In Homer Salamis was the home of the Aeginetan prince Telamon
and his sons Ajax and Teucer, and this tradition is confirmed
by the position of the ancient capital of the island opposite
Aegina. It subsequently passed into the hands of the Megarians,
but was wrested from them about 600 B.C. by the Athenians
under Solon (q.v.) and definitely awarded to Athens by Sparta's
arbitration. Though Attic tradition claimed Salamis as an ancient
possession the island was not strictly Athenian territory; a
6th-century inscription shows that it was treated either as a
cleruchy or as a privileged foreign dependency. The town of
Salamis was removed to an inlet of the E. coast opposite Attica.

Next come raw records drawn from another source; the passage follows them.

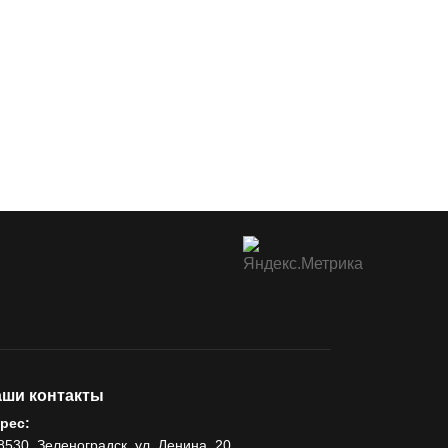
ши контакты
рес:
8530, Зеленоградск, ул. Ленина, 20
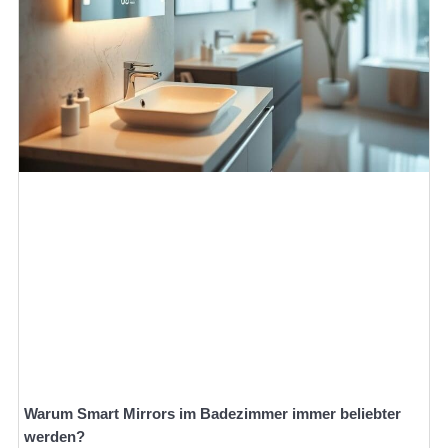
Warum Smart Mirrors im Badezimmer immer beliebter
werden?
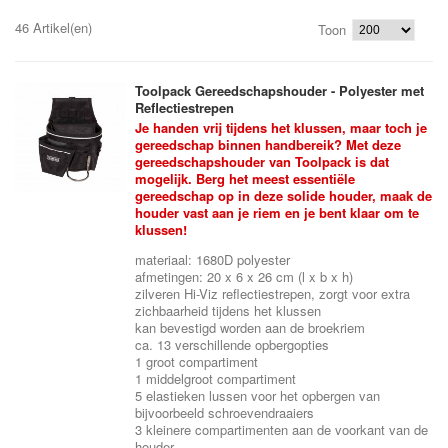
46 Artikel(en)
Toon
Toolpack Gereedschapshouder - Polyester met
Reflectiestrepen
Je handen vrij tijdens het klussen, maar toch je
gereedschap binnen handbereik? Met deze
gereedschapshouder van Toolpack is dat
mogelijk. Berg het meest essentiële
gereedschap op in deze solide houder, maak de
houder vast aan je riem en je bent klaar om te
klussen!
materiaal: 1680D polyester
afmetingen: 20 x 6 x 26 cm (l x b x h)
zilveren Hi-Viz reflectiestrepen, zorgt voor extra
zichbaarheid tijdens het klussen
kan bevestigd worden aan de broekriem
ca. 13 verschillende opbergopties
1 groot compartiment
1 middelgroot compartiment
5 elastieken lussen voor het opbergen van
bijvoorbeeld schroevendraaiers
3 kleinere compartimenten aan de voorkant van de
houder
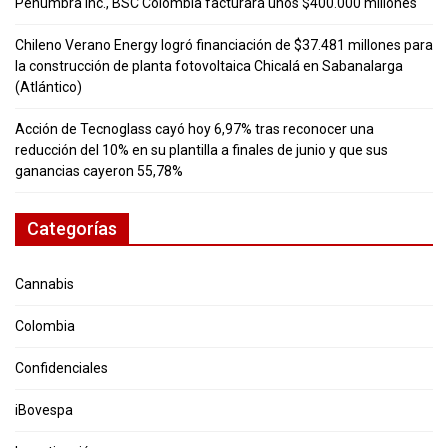
Penumbra Inc., BSC Colombia facturará unos $400.000 millones
Chileno Verano Energy logró financiación de $37.481 millones para
la construcción de planta fotovoltaica Chicalá en Sabanalarga
(Atlántico)
Acción de Tecnoglass cayó hoy 6,97% tras reconocer una
reducción del 10% en su plantilla a finales de junio y que sus
ganancias cayeron 55,78%
Categorías
Cannabis
Colombia
Confidenciales
iBovespa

In 480 Salamis became the base of the allied Greek fleet after
the retreat from Artemisium, while the Persians took their
station along the Attic coast off Phalerum. Through the stratagem
of the Athenian Themistocles the Greeks were enclosed in the
straits by the enemy, who had wheeled by night across the
entrance of the E. channel and detached a squadron to block
the W. outlet. The Greeks had thus no resource but to fight,
while the Persians could not utilize their superior numbers, and
as they advanced into the narrow neck of the east strait were
thrown into confusion. The allies, among whom the Athenians
and Aeginetans were conspicuous, seized this opportunity to
make a vigorous attack which probably broke the enemy's
line. After waging a losing fight for several hours the Persians
retreated with the loss of 200 sail and of an entire corps landed
on the islet of Psyttaleia in the channel; the Greeks lost only
40 ships out of more than 300. During the Peloponnesian War
Salamis served as a repository for the country stock of Attica.

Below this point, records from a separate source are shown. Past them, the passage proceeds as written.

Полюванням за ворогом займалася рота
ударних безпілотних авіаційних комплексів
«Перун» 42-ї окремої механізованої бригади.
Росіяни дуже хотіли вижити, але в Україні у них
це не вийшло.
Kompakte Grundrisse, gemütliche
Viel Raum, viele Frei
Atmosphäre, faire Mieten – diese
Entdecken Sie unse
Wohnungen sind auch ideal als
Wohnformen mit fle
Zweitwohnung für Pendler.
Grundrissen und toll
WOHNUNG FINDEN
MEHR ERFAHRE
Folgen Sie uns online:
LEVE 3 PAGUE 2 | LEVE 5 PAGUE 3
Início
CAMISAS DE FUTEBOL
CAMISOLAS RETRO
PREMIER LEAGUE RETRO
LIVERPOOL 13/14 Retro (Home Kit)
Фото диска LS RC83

About 350 Salamis obtained the right of issuing copper coins.
In 318 Cassander placed in it a Macedonian garrison which was
finally withdrawn through the advocacy of the Achaean statesman
Aratus (232). The Athenians thereupon supplanted
the inhabitants by a cleruchy of their own citizens. By the
2nd century A.D. the settlement had fallen into decay. In
modern times Salamis, which is chiefly peopled by Albanians,
has regained importance through the transference of the
naval arsenal to Ambelaki near the site of the ancient capital.

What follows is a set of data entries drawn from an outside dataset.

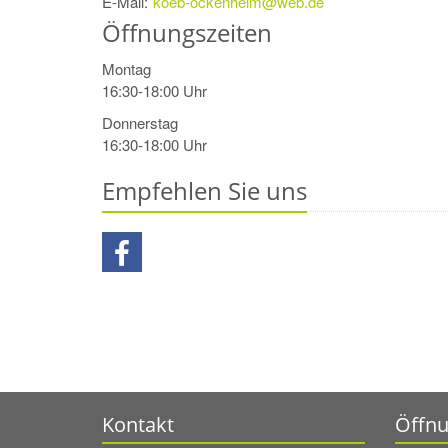
E-Mail:
koeb-ockenheim@web.de
Öffnungszeiten
Montag
16:30-18:00 Uhr
Donnerstag
16:30-18:00 Uhr
Empfehlen Sie uns
Kontakt
Öffnu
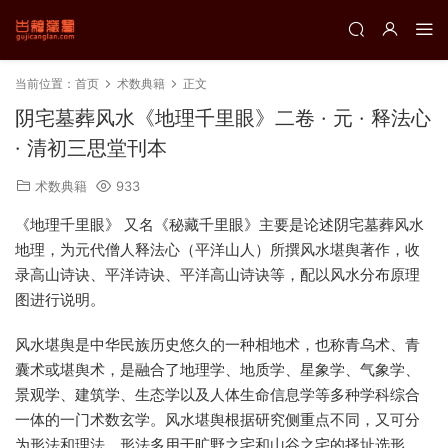
当前位置：
首页
术数典籍
正文
阴宅墓葬风水《地理千里眼》二卷 · 元 · 释法心
· 清初三思堂刊本
术数典籍
933
《地理千里眼》 又名《秘藏千里眼》主要是论述阴宅墓葬风水
地理，为元代僧人释法心（平洋山人）所撰风水堪舆著作，收
录高山诗诀、平洋诗诀、平洋高山诗诀等，配以风水分布原理
图进行说明。
风水堪舆是中华民族历史悠久的一种相地术，也称青乌术、青
囊术或堪舆术，是融合了地理学、地质学、星象学、气象学、
景观学、建筑学、生态学以及人体生命信息学等多种学科综合
一体的一门术数玄学。风水堪舆根据研究侧重点不同，又可分
为形法和理法。形法多用于旷野之宅和山谷之宅的择址选形，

Excavations in this region have revealed large numbers of
late Mycenaean tombs.
Authorities.—Strabo pp. 383, 393-394; Pausanias i. 35-36; Plutarch, Solon, 8-10; Aeschylus, Persae, 337-471 ; Herodotus viii. 40-95; Diodorus xi. 15-19; Plutarch, Themistocles, 11-15; W. Goodwin, Papers of the American School of Classical Studies at Athens, I. p. 237 ff. (Boston, 1885); G. B. Grundy, Great Persian War (London, 1901), ch. ix.; B. V. Head, Historia numorum (Oxford, 1887), pp. 328-329; A. Wilhelm in Athenische Mitteilungen (1898), pp. 466-486; W. Judeich, ibid. (1899), pp. 321-338; C. Horner. Quaestiones Salaminiae (Basle, 1901); H. Raase, Die Schlacht bei Salamis (Rostock, 1904); R. W. Macan, Appendix to Herodotus vii.-ix. (London, 1908); J. Beloch in Klio (1908). (M. O. B. C.)
SALAMIS, the principal city of ancient Cyprus, situated on
the east coast a little north of the river Pedias (Pediaeus). It
had a good harbour, well situated for commerce with Phoenicia,
Egypt and Cilicia, which was replaced in medieval times by
Famagusta (Ammochostos), and is wholly silted now. Its trade
was mainly in corn, wine and oil from the midland plain
(Mesaoria), and in salt from the neighbouring lagoons. Traditionally,
Salamis was founded after the Trojan War (c. 1180 B.C.)
by Teucer from Salamis, the island off Attica, but there was an
important Mycenaean colony somewhat earlier. The spoils
of its tombs excavated in 1896 are in the British Museum.